Nous lisons dans Actes 17 :11 que les Juifs de Bérée « reçurent la parole avec beaucoup d’empressement, et ils examinaient chaque jour les Écritures, pour voir si ce qu’on leur disait était exact ». À cette époque, ils avaient accès aux textes originaux de l’Ancien Testament, rédigés en hébreu.

Jésus-Christ a promis que Ses paroles « ne passeront point » (Matthieu 24 :35) et « la parole de notre Dieu subsiste éternellement » (Ésaïe 40 :8). Nous croyons fermement que les écrits bibliques originaux (en hébreu et en grec) sont parfaits, véritables et fiables, car « c’est poussés par le Saint-Esprit que des hommes ont parlé de la part de Dieu » (2 Pierre 1 :21) et « toute Écriture est inspirée de Dieu » (2 Timothée 3 :16).

Cependant, comme le dit un ancien adage italien : « Traduire, c’est trahir. » Il est donc légitime de se demander quelle traduction de la Bible utiliser en français, car il est parfois difficile de s’y retrouver parmi les dizaines de versions proposées dans les librairies. Pour traiter ce sujet, nous allons commencer par retracer l’histoire de la première Bible en français traduite à partir des textes originaux.

Un livre traduit

La Sainte Bible fut rédigée entre le 15ème siècle av. J.-C. et le 1er siècle apr. J.-C. sous l’inspiration divine. L’Ancien Testament (AT) fut rédigé en hébreu, avec quelques passages en araméen, tandis que le Nouveau Testament (NT) fut écrit en grec.

Dès le début de l’ère chrétienne, il devint nécessaire de traduire l’Ancien Testament pour ceux qui ne parlaient pas hébreu. Des traductions en latin virent également le jour pour ceux qui ne parlaient ni l’hébreu ni le grec. Pendant des siècles, la Bible fut seulement disponible dans ces trois langues : l’hébreu, le grec et le latin.

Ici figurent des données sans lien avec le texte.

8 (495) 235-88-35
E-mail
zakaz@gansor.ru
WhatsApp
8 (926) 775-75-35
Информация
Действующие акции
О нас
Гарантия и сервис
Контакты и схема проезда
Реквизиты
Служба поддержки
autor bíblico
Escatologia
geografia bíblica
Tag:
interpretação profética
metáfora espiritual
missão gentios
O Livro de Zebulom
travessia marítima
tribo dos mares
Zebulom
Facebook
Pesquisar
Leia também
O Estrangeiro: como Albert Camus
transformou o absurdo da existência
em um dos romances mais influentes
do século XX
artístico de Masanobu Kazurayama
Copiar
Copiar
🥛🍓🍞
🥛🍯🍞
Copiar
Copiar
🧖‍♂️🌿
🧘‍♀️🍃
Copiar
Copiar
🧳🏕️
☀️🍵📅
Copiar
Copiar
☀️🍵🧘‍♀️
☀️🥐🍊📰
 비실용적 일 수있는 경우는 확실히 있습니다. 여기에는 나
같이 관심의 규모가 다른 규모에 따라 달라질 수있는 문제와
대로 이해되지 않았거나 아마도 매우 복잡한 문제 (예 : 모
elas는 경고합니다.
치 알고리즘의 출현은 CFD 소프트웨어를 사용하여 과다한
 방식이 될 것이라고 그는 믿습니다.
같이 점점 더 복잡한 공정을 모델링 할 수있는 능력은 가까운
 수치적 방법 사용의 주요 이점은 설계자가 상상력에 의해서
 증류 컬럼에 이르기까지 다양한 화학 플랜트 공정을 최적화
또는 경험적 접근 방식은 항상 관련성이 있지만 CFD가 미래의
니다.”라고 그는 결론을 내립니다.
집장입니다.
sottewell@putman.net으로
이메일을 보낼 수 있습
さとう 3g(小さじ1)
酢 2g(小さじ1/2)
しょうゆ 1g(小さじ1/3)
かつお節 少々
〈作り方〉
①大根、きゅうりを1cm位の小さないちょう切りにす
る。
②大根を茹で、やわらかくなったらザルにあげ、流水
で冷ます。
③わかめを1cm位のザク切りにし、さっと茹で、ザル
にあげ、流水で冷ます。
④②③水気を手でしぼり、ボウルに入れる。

À partir du 11ème siècle apr. J.-C., les premières versions (souvent partielles) de la Bible en français furent en réalité des « retraductions » qui étaient basées sur les textes de la Septante (traduction en grec de l’AT) ou de la Vulgate (traduction en latin de l’AT et du NT).

La Bible d’Olivétan

Au 16ème siècle, plusieurs ministres du culte « estiment nécessaire de préparer une édition de la Bible en français, dont la traduction aurait pour point de départ les textes hébreu, araméen et grec. Il leur semble illogique de traduire la Vulgate, qui est elle-même une traduction » (Delforge, page 62).1

L’homme qui accomplira cette tâche s’appelle Pierre Robert, surnommé l’Olivétan. Né à Noyon, dans l’Oise (France), vers 1506, il étudia les langues anciennes à Strasbourg et à Orléans, avant de devenir maître d’école. Il travailla ensuite comme professeur à Neuchâtel (Suisse) et dans le Piémont (Italie).

Après le synode vaudois de Chanforan (1532), deux réformateurs suisses convainquirent Olivétan d’entreprendre la première traduction de la Bible en français à partir des textes originaux. « Fin 1533, ou début 1534, Olivétan se met à l’ouvrage, consacrant tout son temps et toutes ses forces à ce travail jamais entrepris avant lui » (Delforge, page 65). Il traduisit l’Ancien Testament à partir des textes originaux massorétiques et le Nouveau Testament à partir des manuscrits grecs des textes byzantins.

Publiée en 1535, la Bible d’Olivétan ne connut pas un grand succès commercial, car elle fut imprimée en écriture gothique bâtarde (difficile à lire et ne comportant ni accents ni virgules) – une écriture qui devint obsolète quelques années plus tard. Olivétan lui-même aurait souhaité que sa traduction soit publiée en caractères romains (que nous utilisons toujours en français), dont il vantait les mérites dès 1533 dans son livre Instruction des enfants.

De 1535 à 1538, il publia d’autres travaux sur la Bible, dont une révision des Psaumes qui inaugura l’emploi du terme « Éternel », au lieu de « Seigneur » (employé dans la Septante et la Vulgate). Il reprit en parallèle son activité d’enseignant à Genève. Au cours d’un voyage en Italie, il mourut à Rome, en août 1538.

Une langue pauvre

De nos jours, nous avons l’habitude de considérer le français comme une langue « riche ». Mais saviez-vous qu’en réalité notre langue est « pauvre » si nous la comparons aux langues anciennes ?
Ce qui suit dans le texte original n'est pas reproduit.